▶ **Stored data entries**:
= Beginning of Section =

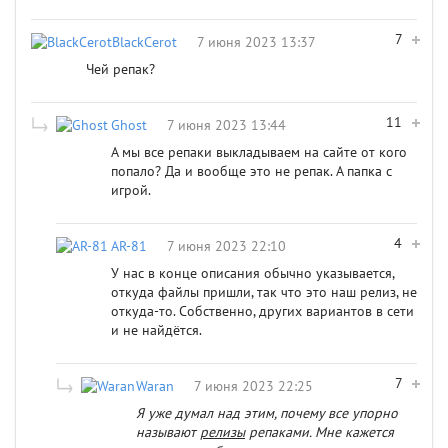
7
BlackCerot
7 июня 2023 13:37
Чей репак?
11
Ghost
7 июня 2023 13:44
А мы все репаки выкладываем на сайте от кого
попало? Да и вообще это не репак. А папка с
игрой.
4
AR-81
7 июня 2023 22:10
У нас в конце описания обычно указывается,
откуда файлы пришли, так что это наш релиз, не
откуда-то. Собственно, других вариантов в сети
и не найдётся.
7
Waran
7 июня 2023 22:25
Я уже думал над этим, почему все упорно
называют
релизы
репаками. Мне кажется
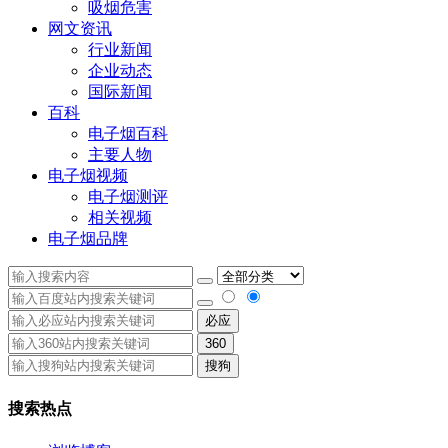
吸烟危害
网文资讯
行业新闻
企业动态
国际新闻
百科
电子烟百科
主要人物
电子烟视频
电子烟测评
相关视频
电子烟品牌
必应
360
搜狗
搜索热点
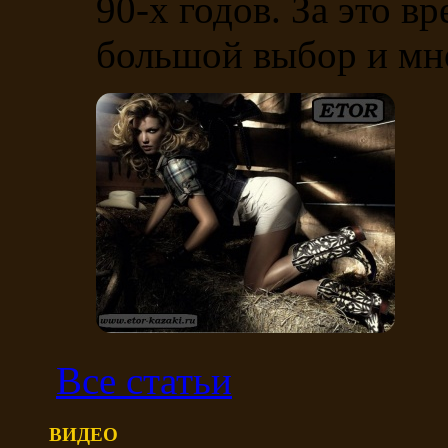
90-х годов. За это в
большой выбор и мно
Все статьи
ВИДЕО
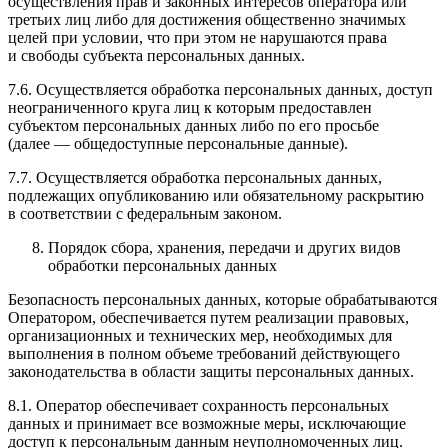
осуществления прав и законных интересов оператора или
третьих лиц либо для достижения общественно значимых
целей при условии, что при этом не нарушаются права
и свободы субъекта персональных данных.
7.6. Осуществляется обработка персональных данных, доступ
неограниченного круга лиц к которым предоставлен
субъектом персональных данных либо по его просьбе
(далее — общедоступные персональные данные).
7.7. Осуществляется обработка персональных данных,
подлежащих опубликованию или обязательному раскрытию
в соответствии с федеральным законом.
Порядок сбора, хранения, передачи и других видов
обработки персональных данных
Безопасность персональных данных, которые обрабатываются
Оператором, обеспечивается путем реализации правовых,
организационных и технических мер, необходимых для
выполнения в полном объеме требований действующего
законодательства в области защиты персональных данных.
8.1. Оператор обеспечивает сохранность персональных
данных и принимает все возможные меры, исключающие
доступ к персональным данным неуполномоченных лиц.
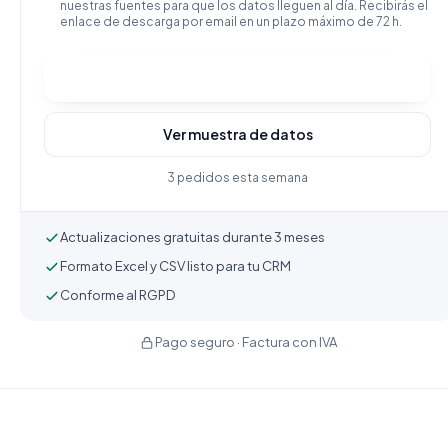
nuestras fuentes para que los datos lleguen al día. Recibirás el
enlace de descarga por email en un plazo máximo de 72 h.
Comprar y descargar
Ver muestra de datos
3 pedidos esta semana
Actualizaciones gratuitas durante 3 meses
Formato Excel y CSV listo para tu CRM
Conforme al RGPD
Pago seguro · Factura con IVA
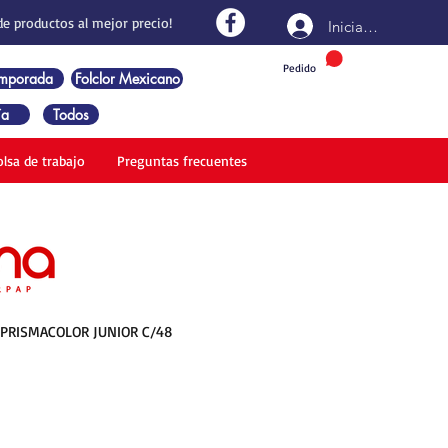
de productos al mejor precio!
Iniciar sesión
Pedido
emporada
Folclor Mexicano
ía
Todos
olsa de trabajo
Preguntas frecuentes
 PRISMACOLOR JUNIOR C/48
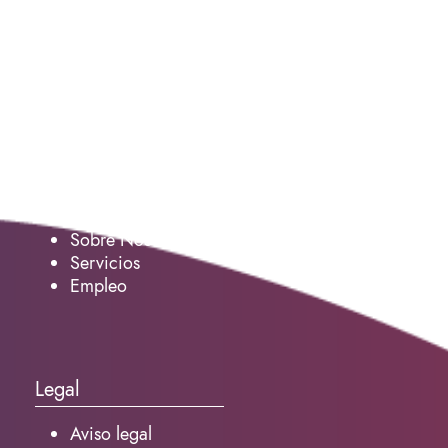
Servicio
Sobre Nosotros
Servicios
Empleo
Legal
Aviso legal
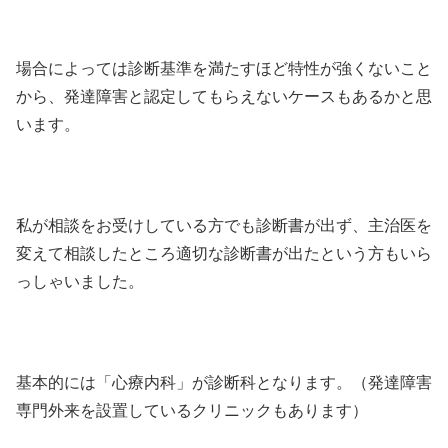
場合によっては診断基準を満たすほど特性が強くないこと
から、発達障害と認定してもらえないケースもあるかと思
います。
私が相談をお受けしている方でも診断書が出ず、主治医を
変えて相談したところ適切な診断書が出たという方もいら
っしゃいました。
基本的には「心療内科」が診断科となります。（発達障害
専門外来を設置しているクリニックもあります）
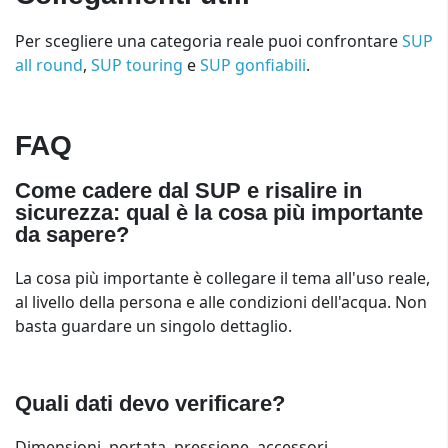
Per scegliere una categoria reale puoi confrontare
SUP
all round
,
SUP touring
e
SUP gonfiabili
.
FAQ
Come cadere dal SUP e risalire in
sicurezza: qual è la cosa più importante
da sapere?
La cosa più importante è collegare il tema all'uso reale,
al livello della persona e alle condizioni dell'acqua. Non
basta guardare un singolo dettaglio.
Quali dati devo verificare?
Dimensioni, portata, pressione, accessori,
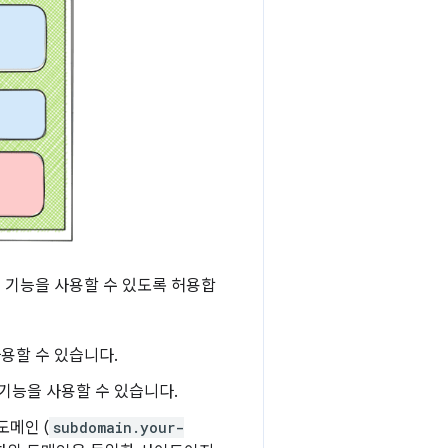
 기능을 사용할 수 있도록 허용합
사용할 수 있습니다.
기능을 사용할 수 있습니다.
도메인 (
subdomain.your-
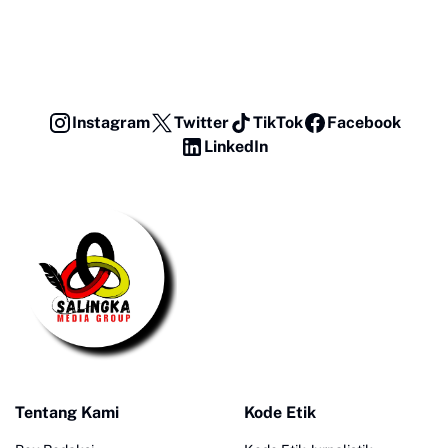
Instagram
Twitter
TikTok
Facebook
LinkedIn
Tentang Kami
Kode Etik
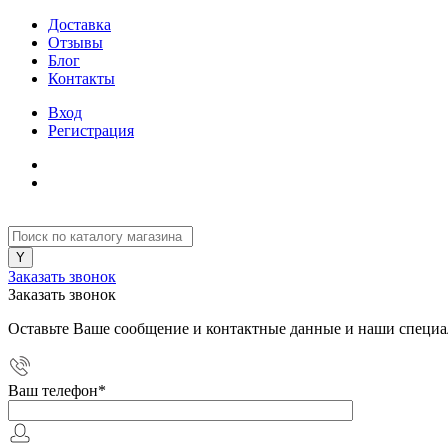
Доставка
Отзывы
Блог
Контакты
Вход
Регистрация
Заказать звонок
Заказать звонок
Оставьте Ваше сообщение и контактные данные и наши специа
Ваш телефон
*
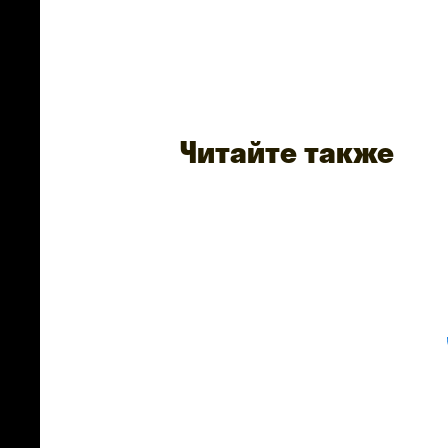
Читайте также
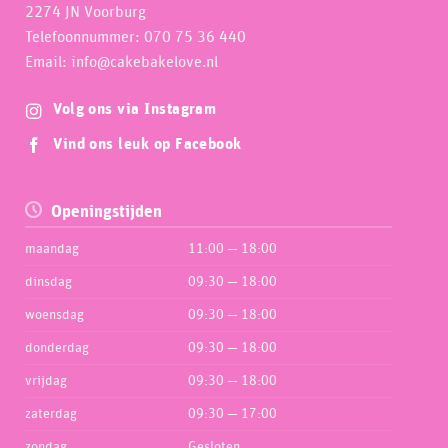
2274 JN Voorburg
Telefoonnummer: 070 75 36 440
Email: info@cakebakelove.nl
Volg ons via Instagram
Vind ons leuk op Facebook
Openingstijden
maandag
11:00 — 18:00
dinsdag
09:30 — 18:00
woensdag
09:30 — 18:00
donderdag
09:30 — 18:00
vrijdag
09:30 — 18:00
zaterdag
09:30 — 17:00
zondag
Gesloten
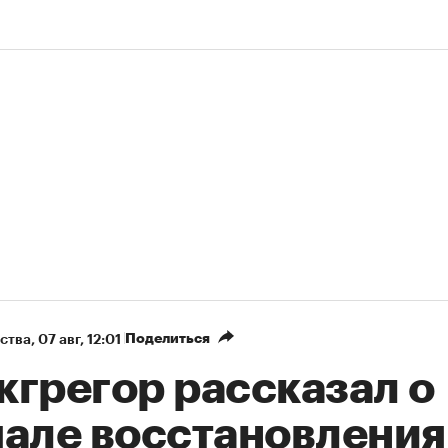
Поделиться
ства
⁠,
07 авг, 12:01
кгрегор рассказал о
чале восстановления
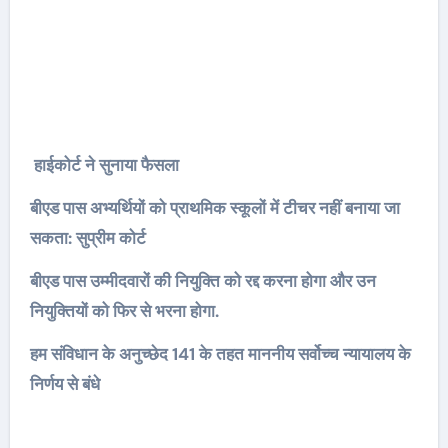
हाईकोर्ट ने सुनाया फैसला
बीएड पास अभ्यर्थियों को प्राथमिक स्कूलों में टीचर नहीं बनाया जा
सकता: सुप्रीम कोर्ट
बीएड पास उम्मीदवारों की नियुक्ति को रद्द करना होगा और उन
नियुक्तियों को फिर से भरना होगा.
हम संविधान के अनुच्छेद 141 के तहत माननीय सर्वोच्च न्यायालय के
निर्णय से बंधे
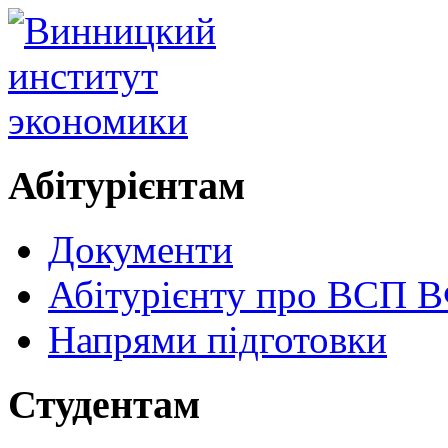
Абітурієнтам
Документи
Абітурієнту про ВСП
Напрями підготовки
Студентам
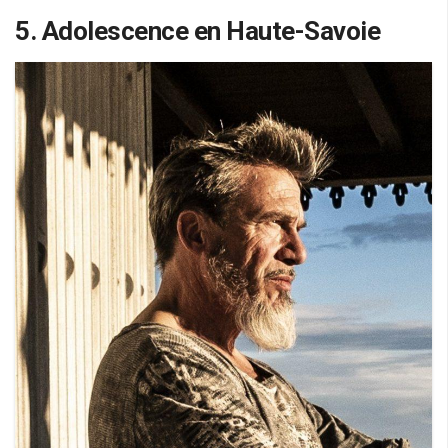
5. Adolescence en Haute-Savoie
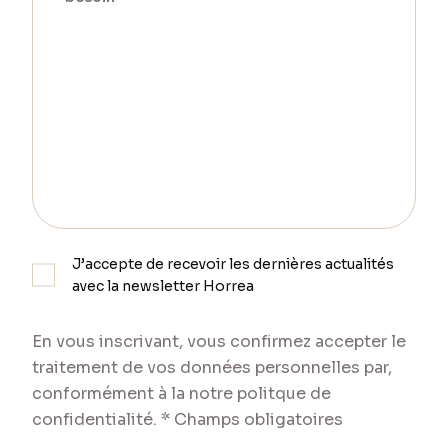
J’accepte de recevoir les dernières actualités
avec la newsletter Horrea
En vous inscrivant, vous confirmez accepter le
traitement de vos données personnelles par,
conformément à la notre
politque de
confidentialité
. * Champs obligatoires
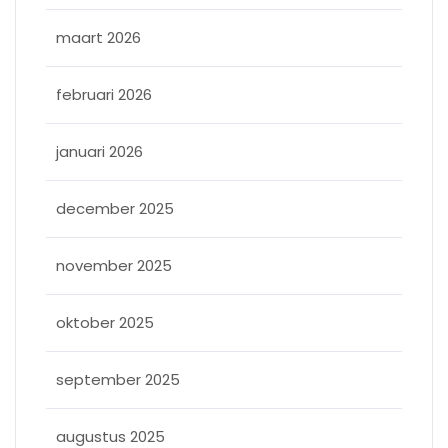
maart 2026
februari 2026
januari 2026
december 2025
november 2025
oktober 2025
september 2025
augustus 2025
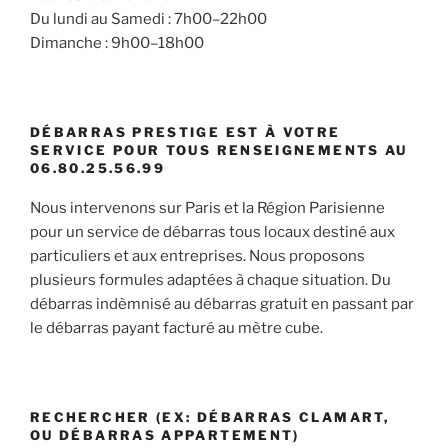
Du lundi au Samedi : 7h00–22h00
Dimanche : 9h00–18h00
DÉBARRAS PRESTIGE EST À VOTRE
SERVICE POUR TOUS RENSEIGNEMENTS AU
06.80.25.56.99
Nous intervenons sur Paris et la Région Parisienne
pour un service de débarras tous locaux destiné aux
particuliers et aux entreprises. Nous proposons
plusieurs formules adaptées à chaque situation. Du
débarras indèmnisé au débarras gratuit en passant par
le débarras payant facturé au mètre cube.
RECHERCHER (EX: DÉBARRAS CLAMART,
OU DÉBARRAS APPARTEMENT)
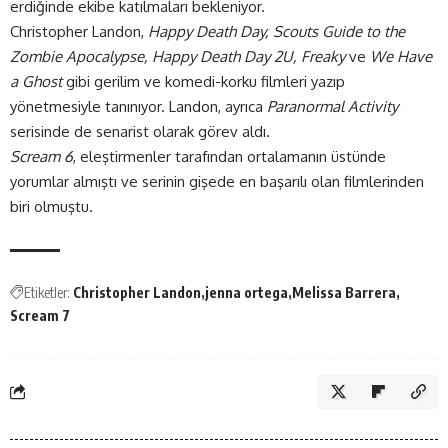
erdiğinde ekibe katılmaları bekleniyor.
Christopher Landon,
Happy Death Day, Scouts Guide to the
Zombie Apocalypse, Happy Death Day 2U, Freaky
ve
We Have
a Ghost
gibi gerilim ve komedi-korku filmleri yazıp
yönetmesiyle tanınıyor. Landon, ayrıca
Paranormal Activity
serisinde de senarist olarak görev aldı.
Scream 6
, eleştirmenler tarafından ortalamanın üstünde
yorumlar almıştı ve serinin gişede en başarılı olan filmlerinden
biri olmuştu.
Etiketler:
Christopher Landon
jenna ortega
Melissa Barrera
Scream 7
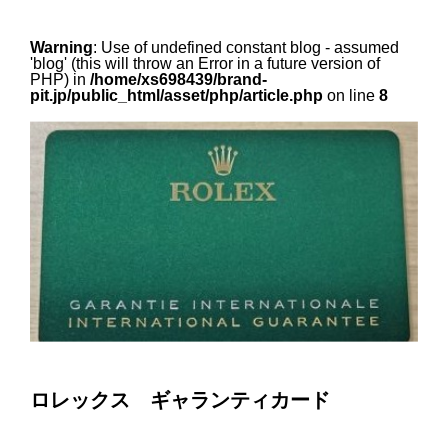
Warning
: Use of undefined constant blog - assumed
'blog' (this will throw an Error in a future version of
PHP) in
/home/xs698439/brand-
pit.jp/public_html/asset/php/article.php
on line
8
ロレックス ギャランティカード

= End of Section =

▶ **WHAT TO PRODUCE**: Once you have counted the lines above that contain "Landon", give that number alone.

▶ **YOUR RESPONSE**: 3